Cuban civil disobedience campaign

Yo No Coopero Con La Dictadura campaign logos.

Yo No Coopero Con La Dictadura (I Do Not Cooperate with the Dictatorship) is a civil disobedience campaign by Cuban political opposition.

The campaign was launched by political prisoners Juan Carlos Herrera Acosta Jorge Luis García Pérez and Jose Daniel Ferrer in 2005. Activists in Cuba carry out street protests, processions, and fasts as part of this initiative. In 2007, the American political group Cuban Democratic Directorate supported an effort to boycott elections in Cuba called "No a la Farsa Electoral" (No to the Electoral Farce).
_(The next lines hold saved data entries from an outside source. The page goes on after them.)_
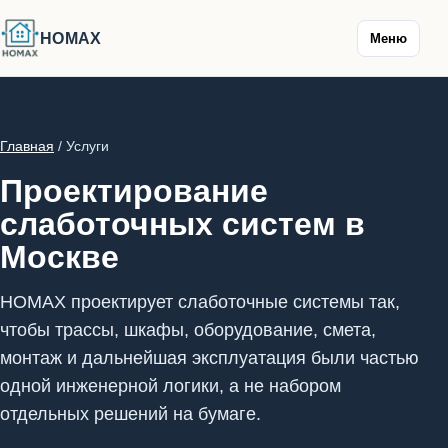
HOMAX
Меню
Главная
/ Услуги
Проектирование
слаботочных систем в
Москве
HOMAX проектирует слаботочные системы так,
чтобы трассы, шкафы, оборудование, смета,
монтаж и дальнейшая эксплуатация были частью
одной инженерной логики, а не набором
отдельных решений на бумаге.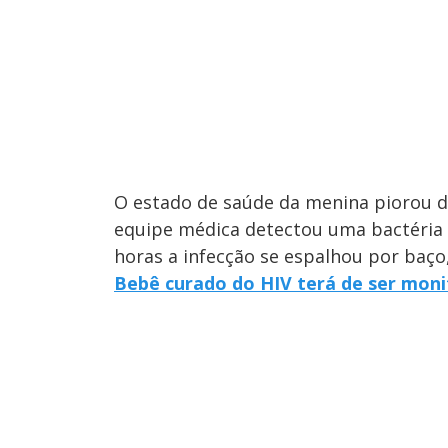
O estado de saúde da menina piorou 
equipe médica detectou uma bactéria 
horas a infecção se espalhou por baço
Bebê curado do HIV terá de ser mon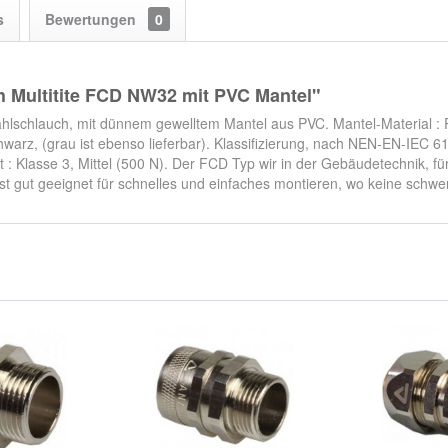
s
Bewertungen
0
h Multitite FCD NW32 mit PVC Mantel"
Stahlschlauch, mit dünnem gewelltem Mantel aus PVC. Mantel-Material :
hwarz, (grau ist ebenso lieferbar). Klassifizierung, nach NEN-EN-IEC 613
keit : Klasse 3, Mittel (500 N). Der FCD Typ wir in der Gebäudetechnik, 
ist gut geeignet für schnelles und einfaches montieren, wo keine sch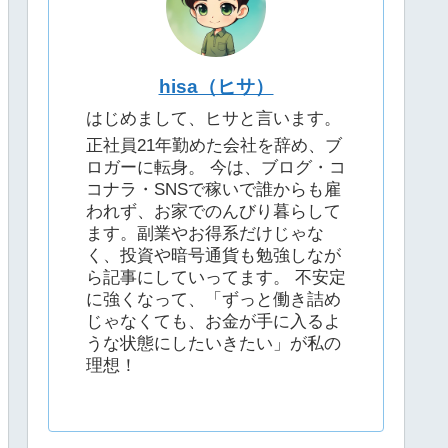
hisa（ヒサ）
はじめまして、ヒサと言います。
正社員21年勤めた会社を辞め、ブ
ロガーに転身。 今は、ブログ・コ
コナラ・SNSで稼いで誰からも雇
われず、お家でのんびり暮らして
ます。副業やお得系だけじゃな
く、投資や暗号通貨も勉強しなが
ら記事にしていってます。 不安定
に強くなって、「ずっと働き詰め
じゃなくても、お金が手に入るよ
うな状態にしたいきたい」が私の
理想！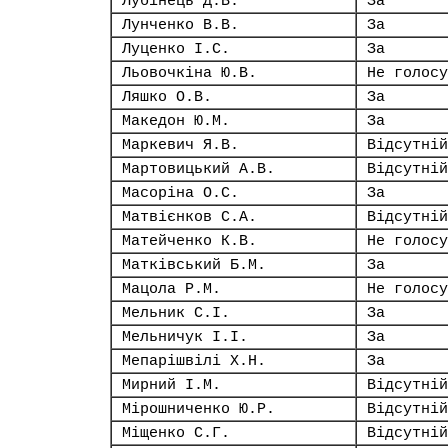
Лубінець Д.В.
За
Лунченко В.В.
За
Луценко І.С.
За
Льовочкіна Ю.В.
Не голосу
Ляшко О.В.
За
Македон Ю.М.
За
Маркевич Я.В.
Відсутній
Мартовицький А.В.
Відсутній
Масоріна О.С.
За
Матвієнков С.А.
Відсутній
Матейченко К.В.
Не голосу
Матківський Б.М.
За
Мацола Р.М.
Не голосу
Мельник С.І.
За
Мельничук І.І.
За
Мепарішвілі Х.Н.
За
Мирний І.М.
Відсутній
Мірошниченко Ю.Р.
Відсутній
Міщенко С.Г.
Відсутній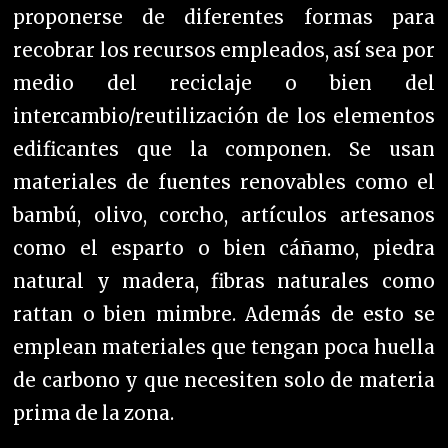
proponerse de diferentes formas para
recobrar los recursos empleados, así sea por
medio del reciclaje o bien del
intercambio/reutilización de los elementos
edificantes que la componen. Se usan
materiales de fuentes renovables como el
bambú, olivo, corcho, artículos artesanos
como el esparto o bien cáñamo, piedra
natural y madera, fibras naturales como
rattan o bien mimbre. Además de esto se
emplean materiales que tengan poca huella
de carbono y que necesiten solo de materia
prima de la zona.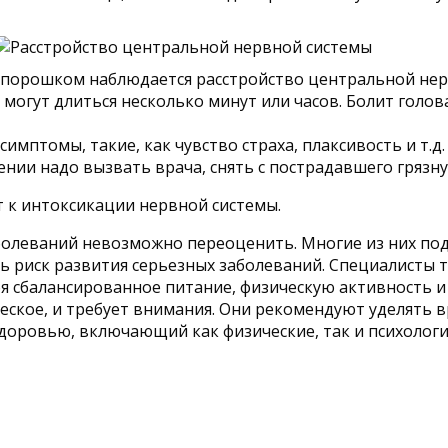
 порошком наблюдается расстройство центральной нерв
огут длиться несколько минут или часов. Болит голова
симптомы, такие, как чувство страха, плаксивость и т.д
ении надо вызвать врача, снять с пострадавшего грязн
т к интоксикации нервной системы.
болеваний невозможно переоценить. Многие из них по
ь риск развития серьезных заболеваний. Специалисты
бя сбалансированное питание, физическую активность и
еское, и требует внимания. Они рекомендуют уделять в
доровью, включающий как физические, так и психологич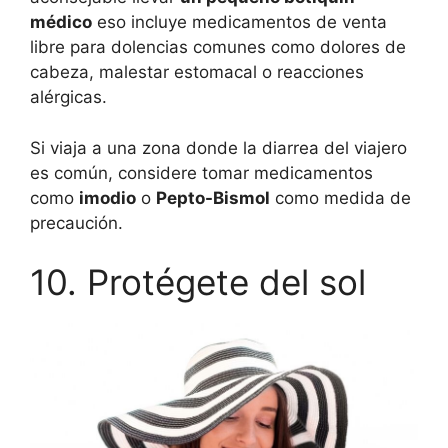
médico
eso incluye medicamentos de venta
libre para dolencias comunes como dolores de
cabeza, malestar estomacal o reacciones
alérgicas.
Si viaja a una zona donde la diarrea del viajero
es común, considere tomar medicamentos
como
imodio
o
Pepto-Bismol
como medida de
precaución.
10. Protégete del sol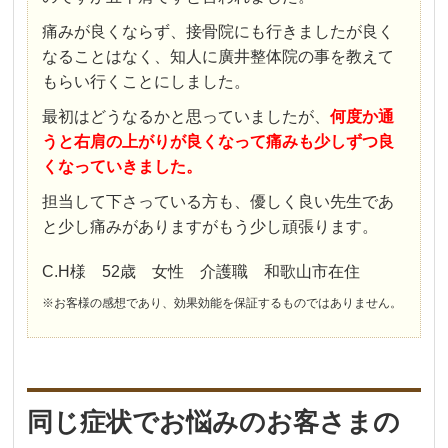
痛みが良くならず、接骨院にも行きましたが良く
なることはなく、知人に廣井整体院の事を教えて
もらい行くことにしました。
最初はどうなるかと思っていましたが、
何度か通
うと右肩の上がりが良くなって痛みも少しずつ良
くなっていきました。
担当して下さっている方も、優しく良い先生であ
と少し痛みがありますがもう少し頑張ります。
C.H様 52歳 女性 介護職 和歌山市在住
※お客様の感想であり、効果効能を保証するものではありません。
同じ症状でお悩みのお客さまの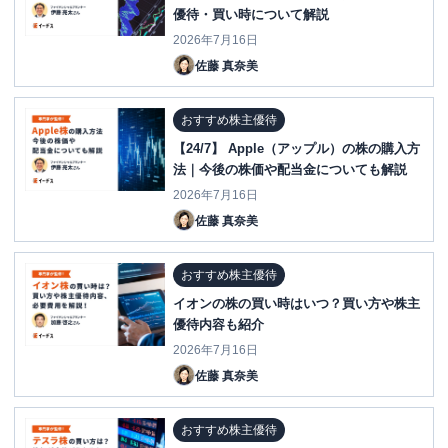
優待・買い時について解説
2026年7月16日
佐藤 真奈美
おすすめ株主優待
【24/7】 Apple（アップル）の株の購入方
法｜今後の株価や配当金についても解説
2026年7月16日
佐藤 真奈美
おすすめ株主優待
イオンの株の買い時はいつ？買い方や株主
優待内容も紹介
2026年7月16日
佐藤 真奈美
おすすめ株主優待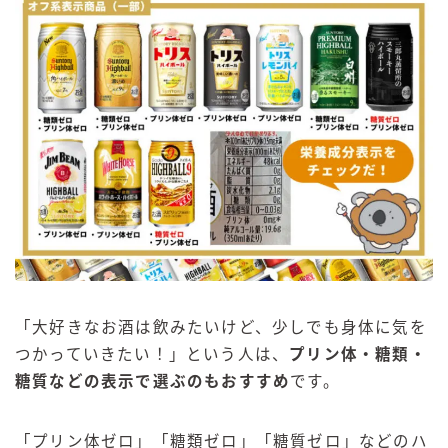
「大好きなお酒は飲みたいけど、少しでも身体に気を
つかっていきたい！」という人は、
プリン体・糖類・
糖質などの表示で選ぶのもおすすめ
です。
「プリン体ゼロ」「糖類ゼロ」「糖質ゼロ」などのハ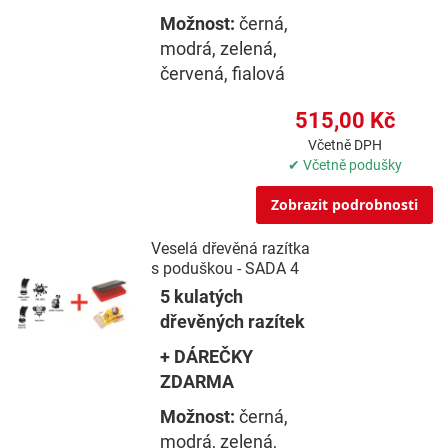
Možnost:
černá,
modrá, zelená,
červená, fialová
515,00 Kč
Včetně DPH
✔ Včetně podušky
Zobrazit podrobnosti
Veselá dřevěná razítka
s poduškou - SADA 4
5 kulatých
dřevěných razítek
+ DÁREČKY
ZDARMA
Možnost:
černá,
modrá, zelená,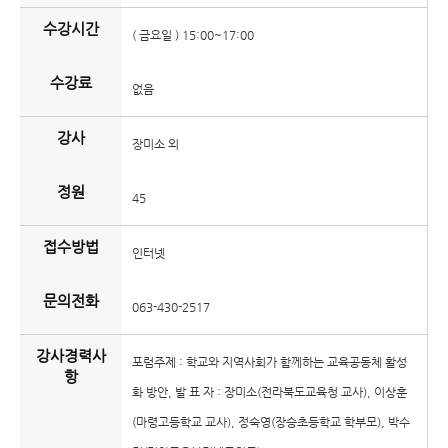
수강시간
( 금요일 ) 15:00~17:00
수강료
없음
강사
장미소 외
정원
45
접수방법
인터넷
문의전화
063-430-2517
강사경력사
포럼주제 : 학교와 지역사회가 함께하는 교육공동체 활성
항
화 방안, 발 표 자 : 장미소(전라북도교육청 교사), 이상훈
(마령고등학교 교사), 정숙영(장승초등학교 학부모), 박수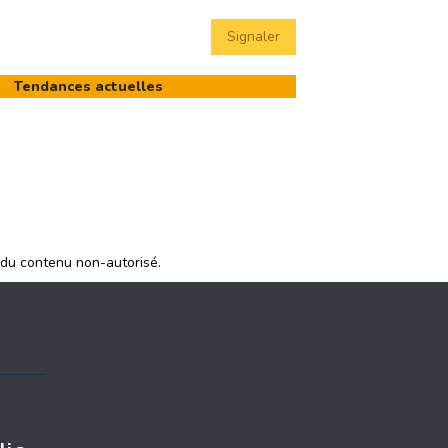
Signaler
Tendances actuelles
 du contenu non-autorisé.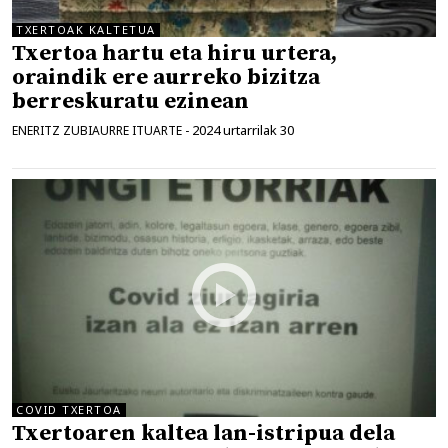
TXERTOAK KALTETUA
Txertoa hartu eta hiru urtera,
oraindik ere aurreko bizitza
berreskuratu ezinean
2024 urtarrilak 30
ENERITZ ZUBIAURRE ITUARTE
-
COVID TXERTOA
Txertoaren kaltea lan-istripua dela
The campaign, utilizes the slogan "I do want change", and is articulated in six fundamental points: "I do not repudiate, I do not assist, I do not snitch, I do not follow, I do not cooperate, and I do not repress." Furthermore, as a symbolic gesture of non-cooperation with the Cuban regime, members of the organization cross their arms over their chests.

Multiple Cuban-American artists, such as Lissette Álvarez, Willy Chirino, Jon Secada, Paquito D'Rivera, Boncó Quiñongo, and Amaury Gutiérrez have declared their support for the campaign.